Walter Benn Michaels’s little, but intriguing book, The Shape of the Signifier (2004) comes to my mind as Vincent talks about reference today. Michaels is interested in the function of the materiality of the sign for reference, precisely as it relates to the distinction between affect and cognition. In other words, as he says: “to understand a text is one thing, to feel its force is another” (9). When Vincent says that it helps little to know how language works when the meaning ascribed to objects signify different things for different people, he suggests the same as Richard Rorty: “The world does not speak. Only we do” (On Contingency, 6). By the same token, language does not speak itself, only we do. Ultimately this is in fact precisely what explains the mistake that students at Roskilde U make when they believe that what they work on in their report, namely the original Lutheran works, has anything to do with Martin Luther King, whom they see as the originator of these works. The five minute talk ends with a speechless gesture that indicates mind boggling.
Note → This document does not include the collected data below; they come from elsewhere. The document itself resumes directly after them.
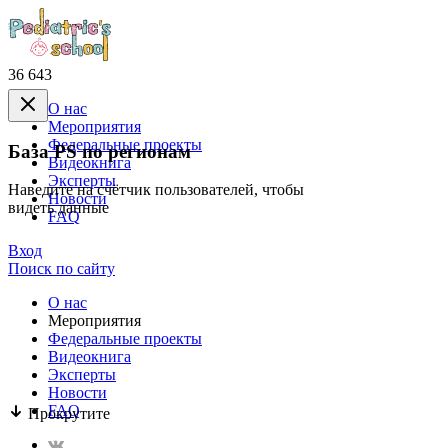
36 643
О нас
Mероприятия
Федеральные проекты
База PS по регионам
Видеокнига
Эксперты
Наведите на счётчик пользователей, чтобы
Новости
видеть данные
FAQ
Вход
Поиск по сайту
О нас
Mероприятия
Федеральные проекты
Видеокнига
Эксперты
Новости
FAQ
Прокрутите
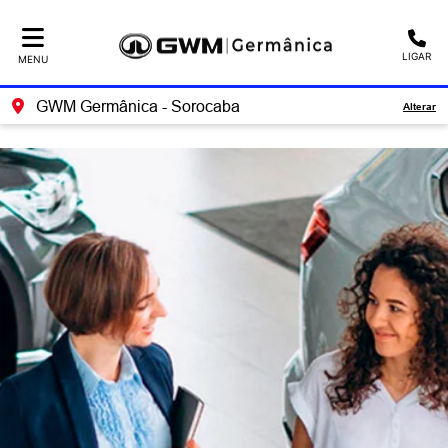
Ativar a compatibilidade com o leitor de tela
LIGAR
MENU
GWM Germânica - Sorocaba
Alterar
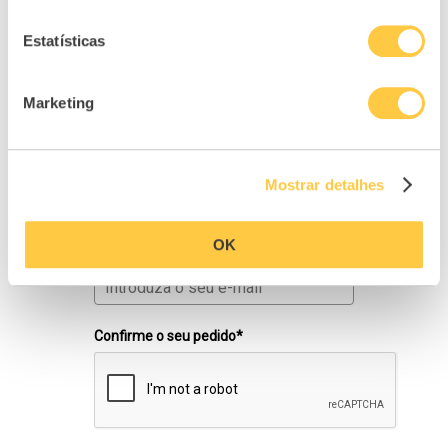
atualizada sobre os nossos
conteúdos e eventos de
finanças
Estatísticas
pessoais
.
Primeiro nome*
Marketing
Último nome*
Mostrar detalhes
OK
E-mail*
Confirme o seu pedido*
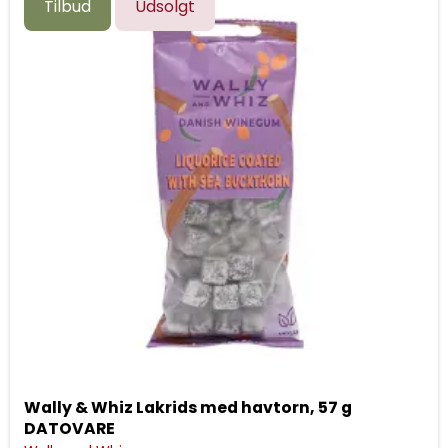
Tilbud
Udsolgt
Wally & Whiz Lakrids med havtorn, 57 g
DATOVARE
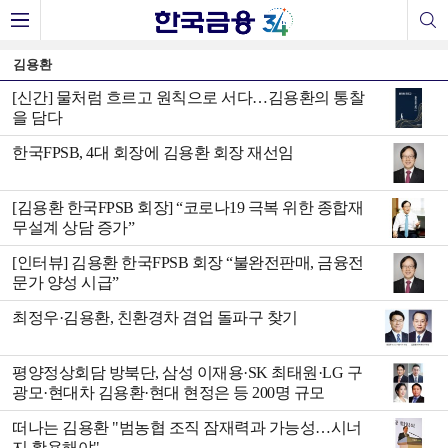
김용환
[신간] 물처럼 흐르고 원칙으로 서다…김용환의 통찰
을 담다
한국FPSB, 4대 회장에 김용환 회장 재선임
[김용환 한국FPSB 회장] “코로나19 극복 위한 종합재
무설계 상담 증가”
[인터뷰] 김용환 한국FPSB 회장 “불완전판매, 금융전
문가 양성 시급”
최정우·김용환, 친환경차 겸업 돌파구 찾기
평양정상회담 방북단, 삼성 이재용·SK 최태원·LG 구
광모·현대차 김용환·현대 현정은 등 200명 규모
떠나는 김용환 "범농협 조직 잠재력과 가능성…시너
지 활용해야"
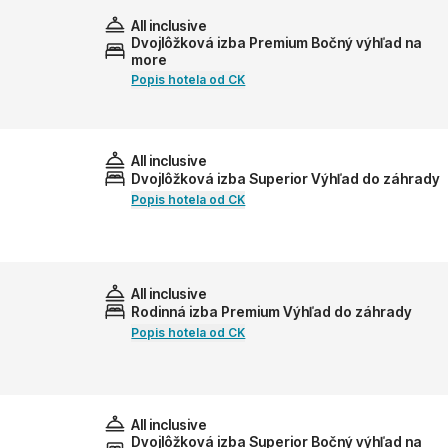
All inclusive
Dvojlôžková izba Premium Bočný výhľad na
more
Popis hotela od CK
All inclusive
Dvojlôžková izba Superior Výhľad do záhrady
Popis hotela od CK
All inclusive
Rodinná izba Premium Výhľad do záhrady
Popis hotela od CK
All inclusive
Dvojlôžková izba Superior Bočný výhľad na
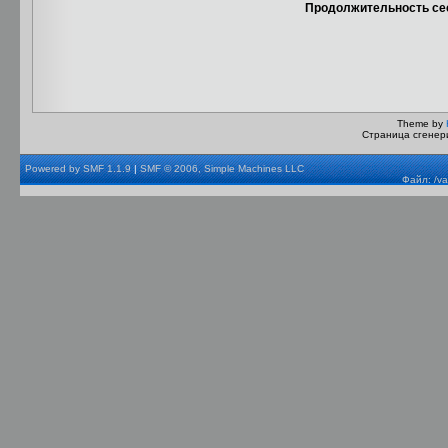
Продолжительность сес
Theme by
Страница сгенери
Powered by SMF 1.1.9
|
SMF © 2006, Simple Machines LLC
Файл: /va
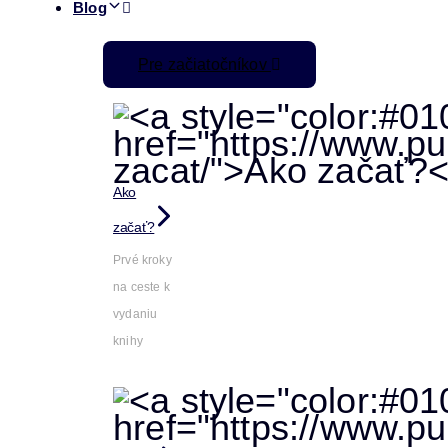
Blog
Pre začiatočníkov
Ako
začať?
Prvé kroky
na ceste k
vydaniu
knihy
For Michaels, what is at stake in following the consequences of replacing ideological difference (based on belief in different things) with identitarian difference (based on our speaking different languages) is a process of ontologizing the argument. As it is a common given that, to begin with, professors and students speak different languages, and that in spite of their beliefs, referentiality works performatively only as a means of indulging, or as Rorty has it, as “redescription.” Thus we are able to better understand what Gottlob Frege means to say when he says this: “sometimes I seem to see a difficulty, but then again I don’t see it.”
And so it goes, ra-ra-ra-ra-ra. I signify here that there is more to say, but the less noise one makes at such hours the better.